◆ **Task**
Please reproduce the records exactly, leaving out any pictures.

◆ **Task material**
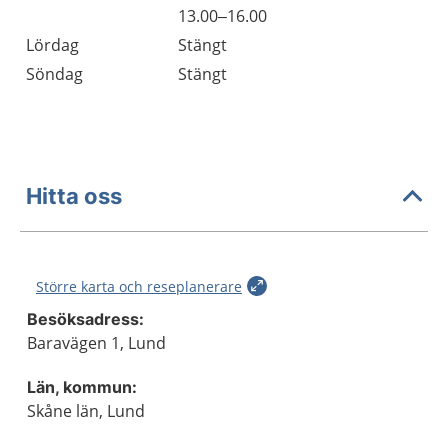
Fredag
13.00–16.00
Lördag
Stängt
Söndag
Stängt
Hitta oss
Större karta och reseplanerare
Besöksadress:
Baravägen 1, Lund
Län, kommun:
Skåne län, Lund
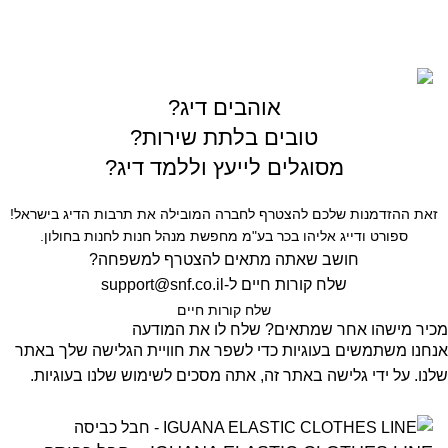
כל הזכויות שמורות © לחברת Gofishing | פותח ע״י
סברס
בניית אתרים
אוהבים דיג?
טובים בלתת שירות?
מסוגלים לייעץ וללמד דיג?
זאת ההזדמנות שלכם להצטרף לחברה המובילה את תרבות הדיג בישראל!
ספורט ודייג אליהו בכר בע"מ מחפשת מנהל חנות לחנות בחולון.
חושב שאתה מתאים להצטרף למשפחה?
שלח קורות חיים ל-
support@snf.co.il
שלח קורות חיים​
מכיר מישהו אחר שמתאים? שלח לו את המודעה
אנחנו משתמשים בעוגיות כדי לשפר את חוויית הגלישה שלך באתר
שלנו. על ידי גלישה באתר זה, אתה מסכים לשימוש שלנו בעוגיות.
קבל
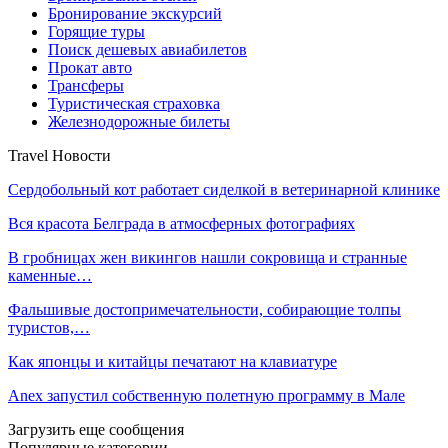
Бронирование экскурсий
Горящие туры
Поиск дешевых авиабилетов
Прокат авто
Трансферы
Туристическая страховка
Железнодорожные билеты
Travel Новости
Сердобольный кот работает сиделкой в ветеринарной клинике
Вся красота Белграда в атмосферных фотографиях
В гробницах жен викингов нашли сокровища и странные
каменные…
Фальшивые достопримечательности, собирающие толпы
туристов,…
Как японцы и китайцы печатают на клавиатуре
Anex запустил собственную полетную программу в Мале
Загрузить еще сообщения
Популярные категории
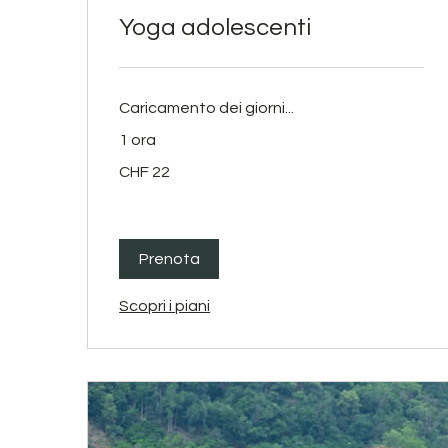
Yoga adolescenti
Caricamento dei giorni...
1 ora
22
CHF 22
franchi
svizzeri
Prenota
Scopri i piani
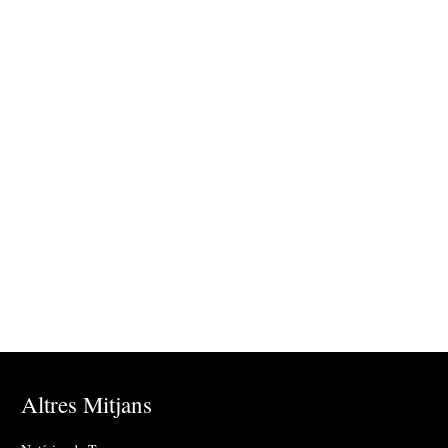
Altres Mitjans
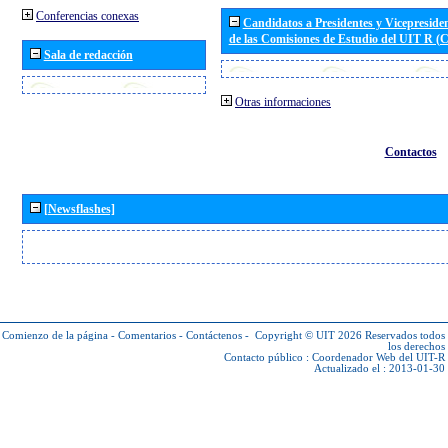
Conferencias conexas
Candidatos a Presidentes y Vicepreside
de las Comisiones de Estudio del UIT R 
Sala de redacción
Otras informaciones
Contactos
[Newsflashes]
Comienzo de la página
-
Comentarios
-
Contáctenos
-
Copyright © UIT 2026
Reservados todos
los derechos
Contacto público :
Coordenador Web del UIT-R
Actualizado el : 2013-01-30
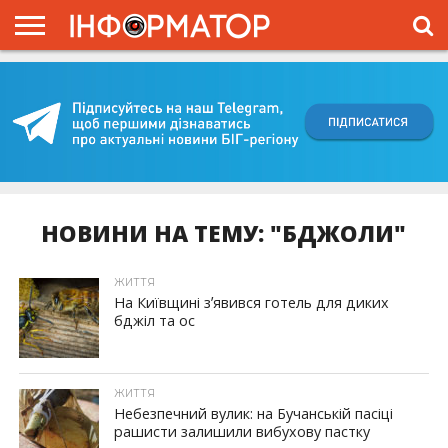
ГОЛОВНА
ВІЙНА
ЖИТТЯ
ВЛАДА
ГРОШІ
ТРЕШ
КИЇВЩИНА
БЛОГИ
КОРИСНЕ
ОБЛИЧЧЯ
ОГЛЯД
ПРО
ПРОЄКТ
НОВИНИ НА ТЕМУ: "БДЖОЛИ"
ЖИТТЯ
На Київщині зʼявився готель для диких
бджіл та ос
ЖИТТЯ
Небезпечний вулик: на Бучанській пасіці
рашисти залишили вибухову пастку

◆ **Answer to this exercise**
Fredag
13.00–16.00
Lördag
Stängt
Söndag
Stängt
Hitta oss
Större karta och reseplanerare
Besöksadress:
Baravägen 1, Lund
Län, kommun:
Skåne län, Lund
כל הזכויות שמורות © לחברת Gofishing | פותח ע״י
סברס
בניית אתרים
אוהבים דיג?
טובים בלתת שירות?
מסוגלים לייעץ וללמד דיג?
זאת ההזדמנות שלכם להצטרף לחברה המובילה את תרבות הדיג בישראל!
ספורט ודייג אליהו בכר בע"מ מחפשת מנהל חנות לחנות בחולון.
חושב שאתה מתאים להצטרף למשפחה?
שלח קורות חיים ל-
support@snf.co.il
שלח קורות חיים​
מכיר מישהו אחר שמתאים? שלח לו את המודעה
אנחנו משתמשים בעוגיות כדי לשפר את חוויית הגלישה שלך באתר
שלנו. על ידי גלישה באתר זה, אתה מסכים לשימוש שלנו בעוגיות.
קבל
Бронирование экскурсий
Горящие туры
Поиск дешевых авиабилетов
Прокат авто
Трансферы
Туристическая страховка
Железнодорожные билеты
Travel Новости
Сердобольный кот работает сиделкой в ветеринарной клинике
Вся красота Белграда в атмосферных фотографиях
В гробницах жен викингов нашли сокровища и странные
каменные…
Фальшивые достопримечательности, собирающие толпы
туристов,…
Как японцы и китайцы печатают на клавиатуре
Anex запустил собственную полетную программу в Мале
Загрузить еще сообщения
Популярные категории
Yoga adolescenti
Caricamento dei giorni...
1 ora
22
CHF 22
franchi
svizzeri
Prenota
Scopri i piani
Altres Mitjans
Conferencias conexas
Candidatos a Presidentes y Vicepreside
de las Comisiones de Estudio del UIT R 
Sala de redacción
Otras informaciones
Contactos
[Newsflashes]
Comienzo de la página
-
Comentarios
-
Contáctenos
-
Copyright © UIT 2026
Reservados todos
los derechos
Contacto público :
Coordenador Web del UIT-R
Actualizado el : 2013-01-30
ГОЛОВНА
ВІЙНА
ЖИТТЯ
ВЛАДА
ГРОШІ
ТРЕШ
КИЇВЩИНА
БЛОГИ
КОРИСНЕ
ОБЛИЧЧЯ
ОГЛЯД
ПРО
ПРОЄКТ
НОВИНИ НА ТЕМУ: "БДЖОЛИ"
ЖИТТЯ
На Київщині зʼявився готель для диких
бджіл та ос
ЖИТТЯ
Небезпечний вулик: на Бучанській пасіці
рашисти залишили вибухову пастку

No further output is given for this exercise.